LIXILの瀬戸社長は日本が原材料などを買い負ける未来が来ることを憂慮する(写真:陶山勉)
LIXILの瀬戸社長は日本が原材料などを買い負ける未来が来ることを憂慮する(写真:陶山勉)

 瀬戸氏は「こうしたコストアップは一時的なものでなく、長期に向き合わなければならない課題」と捉えている。途上国の生活水準が上がり、世界中であらゆる物資の需要が膨らんでいるためだ。

 調達コストを最小化しようと世界中の企業が調達網を見直した結果、買い付け先が1か所に集中してしまうことも以前より増えた。結果、売り手が有利になり、買い付け価格の上昇が起こりやすくなっている。

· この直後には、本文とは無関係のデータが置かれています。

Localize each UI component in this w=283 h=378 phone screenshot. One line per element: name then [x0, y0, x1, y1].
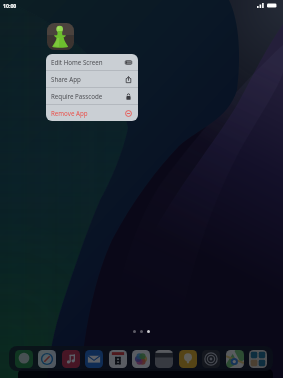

 環境や人権問題に対する意識の高まりも思わぬ形で調達コストに跳ね返る。21年秋に起こった火力発電所の発電抑制を主因とする中国の電力不足問題は、その最たるものだろう。

 消費者が欲しい商品を常に供給できるようにするためには、多少コストがかかったとしても、調達先を分散させたり、変更したりする体制の再構築が求められる。